Galera Cluster Limitations and Recovery

This guide outlines common limitations and issues when hosting a MariaDB Galera Cluster on the platform and provides recovery solutions for problems that may occur.

Galera Cluster Limitations

For a comprehensive list of Galera Cluster limitations, visit the official website. Here are some key limitations relevant to the platform:

Primary Key Requirement

All tables must have a Primary Key. To identify tables without a Primary Key,
run the following query:


select tab.table_schema as database_name,
tab.table_name
from information_schema.tables tab
left join information_schema.table_constraints tco
on tab.table_schema = tco.table_schema
and tab.table_name = tco.table_name
and tco.constraint_type = 'PRIMARY KEY'
where tco.constraint_type is null
and tab.table_schema not in ('mysql', 'information_schema',
'sys', 'performance_schema')
and tab.table_type = 'BASE TABLE'
order by tab.table_schema,
tab.table_name;
TIP: All tables must have a primary key, with multi-column primary keys being supported. Tables without a primary key cannot support DELETE operations, and rows in such tables may appear in different orders on different nodes.

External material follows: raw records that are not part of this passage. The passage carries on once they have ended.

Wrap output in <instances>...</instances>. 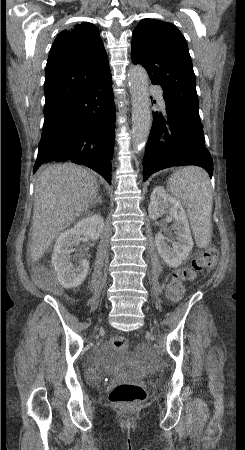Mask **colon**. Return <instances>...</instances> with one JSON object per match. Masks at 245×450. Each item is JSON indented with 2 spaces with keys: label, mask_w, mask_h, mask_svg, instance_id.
<instances>
[{
  "label": "colon",
  "mask_w": 245,
  "mask_h": 450,
  "mask_svg": "<svg viewBox=\"0 0 245 450\" xmlns=\"http://www.w3.org/2000/svg\"><path fill=\"white\" fill-rule=\"evenodd\" d=\"M217 260V251L214 248H206L196 255L189 266L179 267L173 271L167 284V297L173 303L182 301L185 295V280L195 271H203L214 266ZM40 285L48 290L58 292L59 288L54 286L52 279L41 276ZM112 346L120 351L129 349L126 338L116 336L111 339ZM147 398L146 389L138 384L122 383L115 385L109 393V401L115 405L131 406L143 402Z\"/></svg>",
  "instance_id": "1"
}]
</instances>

MyISAM Tables: An experimental parameter, wsrep_replicate_myisam, has been added to the configuration file to support MyISAM tables.

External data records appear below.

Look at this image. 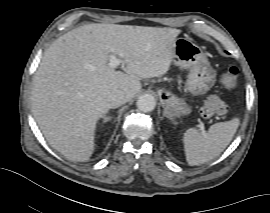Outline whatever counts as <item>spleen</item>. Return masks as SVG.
Wrapping results in <instances>:
<instances>
[{
  "label": "spleen",
  "instance_id": "3e777b00",
  "mask_svg": "<svg viewBox=\"0 0 270 213\" xmlns=\"http://www.w3.org/2000/svg\"><path fill=\"white\" fill-rule=\"evenodd\" d=\"M240 124L238 118L213 124L207 132L195 128L186 130L183 136L186 161L195 166L219 156L229 145Z\"/></svg>",
  "mask_w": 270,
  "mask_h": 213
}]
</instances>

TIP: Replication currently works only with the InnoDB storage engine. Writes to tables of other types, including system tables (mysql.), are not replicated. However, DDL statements that implicitly modify the mysql. tables, such as CREATE USER, are replicated. There is experimental support for MyISAM via the wsrep_replicate_myisam system variable.

Stop/Start/Restart Specifics

Stopping a cluster requires a sequential shutdown of all its nodes. The final container sets itself in bootstrap mode, initiating the cluster startup from this node.
The platform streamlines this process, eliminating the need for manual intervention. You can manage the Galera Cluster like any other environment, initiating start/stop/restart actions via the dashboard. Special events handle all necessary actions, such as sequentially withdrawing nodes from the cluster, in the background.
When restarting a single node in the cluster, standard actions apply.

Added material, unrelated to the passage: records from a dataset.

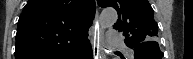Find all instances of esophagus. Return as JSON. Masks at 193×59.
<instances>
[{"label": "esophagus", "instance_id": "1", "mask_svg": "<svg viewBox=\"0 0 193 59\" xmlns=\"http://www.w3.org/2000/svg\"><path fill=\"white\" fill-rule=\"evenodd\" d=\"M101 25L98 20V10L96 11V16H95V22H94V32L91 38V42L93 45V58L94 59H99V54H100V39H101Z\"/></svg>", "mask_w": 193, "mask_h": 59}]
</instances>
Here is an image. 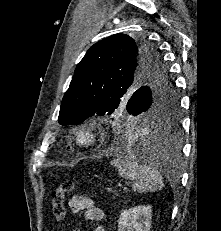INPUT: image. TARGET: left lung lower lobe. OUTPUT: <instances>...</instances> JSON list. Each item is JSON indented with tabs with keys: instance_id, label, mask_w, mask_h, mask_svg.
I'll return each mask as SVG.
<instances>
[{
	"instance_id": "obj_1",
	"label": "left lung lower lobe",
	"mask_w": 221,
	"mask_h": 231,
	"mask_svg": "<svg viewBox=\"0 0 221 231\" xmlns=\"http://www.w3.org/2000/svg\"><path fill=\"white\" fill-rule=\"evenodd\" d=\"M164 125L169 129L167 135L162 136L156 132L154 133L157 129H163ZM164 125L150 121L145 123V125H139L135 129L121 133L119 137L116 136V141L121 146L131 144L138 151L144 152L145 162L167 169L168 163L173 161L180 151L177 136L179 120H173ZM158 132L161 133L160 130Z\"/></svg>"
}]
</instances>
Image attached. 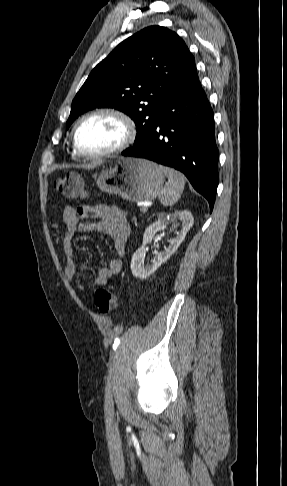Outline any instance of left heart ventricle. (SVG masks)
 <instances>
[{"label": "left heart ventricle", "mask_w": 287, "mask_h": 486, "mask_svg": "<svg viewBox=\"0 0 287 486\" xmlns=\"http://www.w3.org/2000/svg\"><path fill=\"white\" fill-rule=\"evenodd\" d=\"M124 136V128L112 116L99 115L86 120L79 128L77 142L86 152H101L116 146Z\"/></svg>", "instance_id": "left-heart-ventricle-1"}]
</instances>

Node with Maximum Transactions

It’s crucial to create a backup for the /var/lib/mysql directory on each cluster node before proceeding with any actions.

During cluster recovery, identifying the node with the highest sequence number of the last transaction is essential, as the cluster should start from this node. You can retrieve the sequence number of the last transaction from the seqno value in the /var/lib/mysql/grastate.dat file of each node.


mysql @ node270011-env-0668554 ~ $ cat /var/lib/mysql/grastate.dat | grep seqno
seqno: 1133
mysql @ node270016-env-0668554 ~ $ cat /var/lib/mysql/grastate.dat | grep seqno
seqno: 1134
mysql @ node270017-env-0668554 ~ $ cat /var/lib/mysql/grastate.dat | grep seqno
seqno: 1134

Typically, selecting a node with the highest parameter value suffices. If multiple nodes share the same highest value, opt for any of them, preferably the master container of the layer.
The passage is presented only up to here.